For the purpose of the comparison, I used the blog post, Useful SEO Tags - Part 1. At the time of migration, both the posts had the exact same content and same set of embedded images within the post.
Blog performance compared
Before comparing all the metrics, it is important to note that both the platforms use a CDN underneath. So the CDN can help in reducing the response times through various caching and routing optimization. For the purpose of the test, I used the following settings:
- WebPageTest agent in Dulles - Thinkpad,VA
- User-Agent Chrome
- 9 test runs for each test
With the test, here’s the results I get.
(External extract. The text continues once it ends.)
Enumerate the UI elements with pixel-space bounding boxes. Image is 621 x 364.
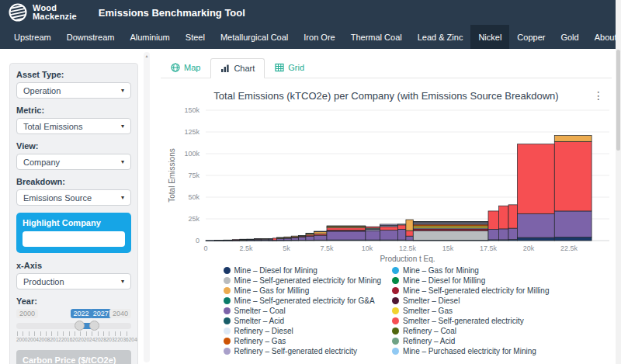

The numbers are from the WPT comparison page.
WPT Test | First byte | Start render | Visually Complete | Speed Index | Doc Complete | Fully loaded | # Req | Bytes |
---|---|---|---|---|---|---|---|---|
Github | 0.208s | 0.892s | 0.9s | 900 | 1.576s | 4.223 s | 44 | 569 KB |
Wordpress | 0.202s | 2.078s | 2.7s | 2205 | 3.617s | 7.876s | 84 | 1026 KB |
Reduction | -3% | 57% | 67% | 59% | 56% | 46% | 48% | 45% |
Across the board, I see a huge reduction. SpeedIndex reduced by almost 60% indicating above the fold content was available within a second. The dramatic improvement is better visualized in this visual progress image.
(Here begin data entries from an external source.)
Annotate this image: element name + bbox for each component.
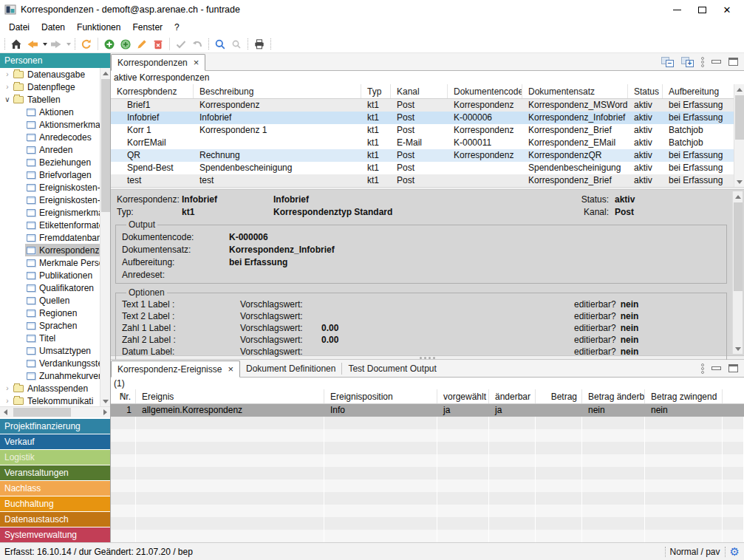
forward-button[interactable] <box>48 37 64 52</box>
collapse-rows-button[interactable]: − <box>661 57 674 67</box>
tab-close-icon[interactable]: × <box>228 364 233 374</box>
column-betrag-aenderbar[interactable]: Betrag änderbar <box>582 389 645 403</box>
scrollbar-thumb[interactable] <box>13 408 71 417</box>
bottom-panel-minimize-button[interactable] <box>711 366 721 370</box>
scroll-right-arrow[interactable] <box>100 407 110 417</box>
module-systemverwaltung[interactable]: Systemverwaltung <box>0 527 110 542</box>
tree-scrollbar[interactable] <box>100 68 110 406</box>
search-button[interactable] <box>212 37 228 52</box>
panel-menu-button[interactable] <box>701 57 704 67</box>
chevron-right-icon[interactable]: › <box>3 397 12 405</box>
home-button[interactable] <box>8 37 24 52</box>
add-special-button[interactable] <box>117 37 134 52</box>
sidebar-item-quellen[interactable]: Quellen <box>0 294 110 307</box>
minimize-button[interactable] <box>664 1 689 18</box>
module-nachlass[interactable]: Nachlass <box>0 481 110 496</box>
table-scrollbar[interactable] <box>734 84 744 187</box>
sidebar-item-korrespondenz[interactable]: Korrespondenz <box>0 244 110 256</box>
sidebar-item-verdankungsstellen[interactable]: Verdankungsstel <box>0 357 110 369</box>
tab-close-icon[interactable]: × <box>194 58 199 67</box>
scrollbar-thumb[interactable] <box>101 79 110 212</box>
sidebar-item-titel[interactable]: Titel <box>0 332 110 344</box>
toolbar-grip[interactable] <box>75 38 75 49</box>
sidebar-item-anreden[interactable]: Anreden <box>0 143 110 156</box>
sidebar-item-tabellen[interactable]: ∨Tabellen <box>0 93 110 106</box>
confirm-button[interactable] <box>173 37 189 52</box>
module-datenaustausch[interactable]: Datenaustausch <box>0 512 110 527</box>
table-row[interactable]: Brief1Korrespondenzkt1PostKorrespondenzK… <box>111 99 744 112</box>
maximize-button[interactable] <box>689 1 714 18</box>
search-secondary-button[interactable] <box>228 37 245 52</box>
scroll-down-arrow[interactable] <box>100 396 110 406</box>
menu-datei[interactable]: Datei <box>3 21 35 34</box>
table-row-selected[interactable]: 1 allgemein.Korrespondenz Info ja ja nei… <box>111 404 744 417</box>
toolbar-grip[interactable] <box>270 38 271 49</box>
sidebar-item-aktionen[interactable]: Aktionen <box>0 106 110 118</box>
sidebar-item-fremddatenbank[interactable]: Fremddatenbank <box>0 231 110 244</box>
menu-funktionen[interactable]: Funktionen <box>71 21 126 34</box>
back-button[interactable] <box>24 37 41 52</box>
sidebar-item-umsatztypen[interactable]: Umsatztypen <box>0 344 110 357</box>
toolbar-grip[interactable] <box>208 38 209 49</box>
chevron-right-icon[interactable]: › <box>3 385 12 392</box>
column-dokumentensatz[interactable]: Dokumentensatz <box>522 84 628 98</box>
sidebar-item-regionen[interactable]: Regionen <box>0 307 110 319</box>
sidebar-item-aktionsmerkmale[interactable]: Aktionsmerkmale <box>0 118 110 131</box>
panel-minimize-button[interactable] <box>711 60 721 64</box>
column-status[interactable]: Status <box>628 84 663 98</box>
column-korrespondenz[interactable]: ∧Korrespondenz <box>111 84 194 98</box>
sidebar-item-ereigniskosten-e[interactable]: Ereigniskosten-E <box>0 181 110 194</box>
sidebar-item-qualifikatoren[interactable]: Qualifikatoren <box>0 281 110 294</box>
delete-button[interactable] <box>150 37 166 52</box>
close-button[interactable]: ✕ <box>714 1 740 18</box>
column-aufbereitung[interactable]: Aufbereitung <box>663 84 734 98</box>
tab-korrespondenzen[interactable]: Korrespondenzen × <box>111 54 205 71</box>
scroll-up-arrow[interactable] <box>100 68 110 78</box>
sidebar-item-datenausgabe[interactable]: ›Datenausgabe <box>0 68 110 81</box>
expand-rows-button[interactable]: + <box>681 57 694 67</box>
sidebar-item-ereigniskosten-s[interactable]: Ereigniskosten-S <box>0 194 110 206</box>
bottom-panel-maximize-button[interactable] <box>728 364 738 372</box>
gear-icon[interactable]: ⚙ <box>730 546 740 557</box>
column-aenderbar[interactable]: änderbar <box>489 389 536 403</box>
sidebar-item-merkmale-person[interactable]: Merkmale Person <box>0 256 110 269</box>
column-betrag[interactable]: Betrag <box>536 389 582 403</box>
table-row[interactable]: QRRechnungkt1PostKorrespondenzKorrespond… <box>111 149 744 162</box>
toolbar-grip[interactable] <box>4 38 5 49</box>
toolbar-grip[interactable] <box>248 38 248 49</box>
panel-maximize-button[interactable] <box>728 58 738 66</box>
menu-daten[interactable]: Daten <box>35 21 71 34</box>
column-kanal[interactable]: Kanal <box>391 84 448 98</box>
sidebar-item-sprachen[interactable]: Sprachen <box>0 319 110 332</box>
sidebar-item-anlassspenden[interactable]: ›Anlassspenden <box>0 382 110 395</box>
scroll-down-arrow[interactable] <box>733 344 743 354</box>
chevron-right-icon[interactable]: › <box>3 83 12 91</box>
tab-dokument-definitionen[interactable]: Dokument Definitionen <box>240 360 341 377</box>
sidebar-item-zunahmekurven[interactable]: Zunahmekurven <box>0 369 110 382</box>
back-dropdown[interactable] <box>41 37 48 52</box>
scrollbar-thumb[interactable] <box>734 202 743 291</box>
sidebar-item-etikettenformate[interactable]: Etikettenformate <box>0 219 110 231</box>
sidebar-item-ereignismerkmale[interactable]: Ereignismerkmale <box>0 206 110 219</box>
edit-button[interactable] <box>134 37 150 52</box>
scrollbar-thumb[interactable] <box>735 95 744 140</box>
table-row[interactable]: testtestkt1PostKorrespondenz_Briefaktivb… <box>111 174 744 187</box>
module-projektfinanzierung[interactable]: Projektfinanzierung <box>0 419 110 434</box>
menu-help[interactable]: ? <box>168 21 185 34</box>
refresh-button[interactable] <box>78 37 95 52</box>
table-row[interactable]: KorrEMailkt1E-MailK-000011Korrespondenz_… <box>111 137 744 149</box>
scroll-left-arrow[interactable] <box>0 407 10 417</box>
scroll-up-arrow[interactable] <box>733 191 743 202</box>
scroll-up-arrow[interactable] <box>734 84 744 95</box>
detail-scrollbar[interactable] <box>732 191 743 354</box>
column-nr[interactable]: ∧Nr. <box>111 389 136 403</box>
sidebar-item-telekommunikation[interactable]: ›Telekommunikati <box>0 395 110 406</box>
undo-button[interactable] <box>189 37 205 52</box>
module-logistik[interactable]: Logistik <box>0 450 110 465</box>
sidebar-item-anredecodes[interactable]: Anredecodes <box>0 131 110 143</box>
tab-test-document-output[interactable]: Test Document Output <box>342 360 442 377</box>
tree-hscrollbar[interactable] <box>0 406 110 417</box>
sidebar-item-beziehungen[interactable]: Beziehungen <box>0 156 110 168</box>
column-ereignis[interactable]: Ereignis <box>136 389 324 403</box>
bottom-panel-menu-button[interactable] <box>701 363 704 374</box>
Here’s a graphic on the reduction in each performance metric.
Finally, here’s the side-by-side video of the websites loading the content.
JS & CSS Complexity
Apart from performance, the migration resulted in a huge reduction in the complexity of the JS code and CSS scripts that are used. I used the YellowLab tools to run the comparison. Here’s link to the results:
Test | Score | URL |
---|---|---|
Wordpress | 68/100 | http://yellowlab.tools/result/ep126bxo5p |
GitHub | 98/100 | http://yellowlab.tools/result/ep123gqut6 |
Here’s some the primary reasons for Wordpress scoring so low.
- 18 webfonts are loaded on the wordpress page
- Bad and duplicated CSS code
- 997 DOM related queries were made. This seems to be a bit outrageous for a page that is just loading blog!
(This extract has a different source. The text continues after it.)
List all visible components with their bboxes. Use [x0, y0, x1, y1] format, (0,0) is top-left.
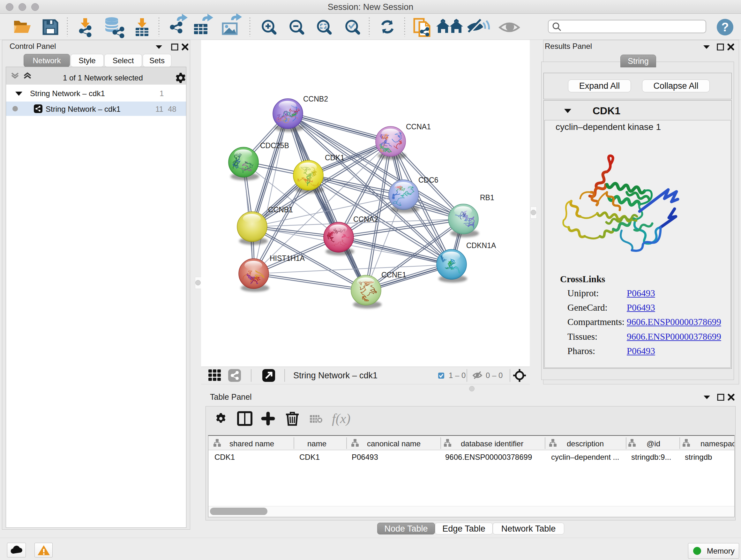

And the reason Ghithub pages lost 2 points is that Fastly CDN that hosts the GitHub page hasn’t enabled HTTP/2. Once this is done, the score could be a clean 100!
YellowLab result for Wordpress.com site
YellowLab result for Github pages
Github Pages FTW!
Based on the numbers, Githubpages shaved off more almost half the bytes resulting in a much more peformant website. Wordpress did add a lot of scripts that were not necessary for rendering and I had no control over its use. With Github pages, I do have 2 external scripts in the form of Google Analytics and Disqus. Since I know the scripts, I can easily control. If at some point say Disqus misbehaves, I can very easily remove it when building the page and performance will improve. I had no such freedom on Wordpress blog.
And a final thought: Despite the fact that a CDN was in play in both cases, creating a simpler and optimal page page made a huge impact to performance. So please don’t consider your CDN vendor as a magician who can pull out performant website from a hat! Good performance needs to be carefully designed and implemented!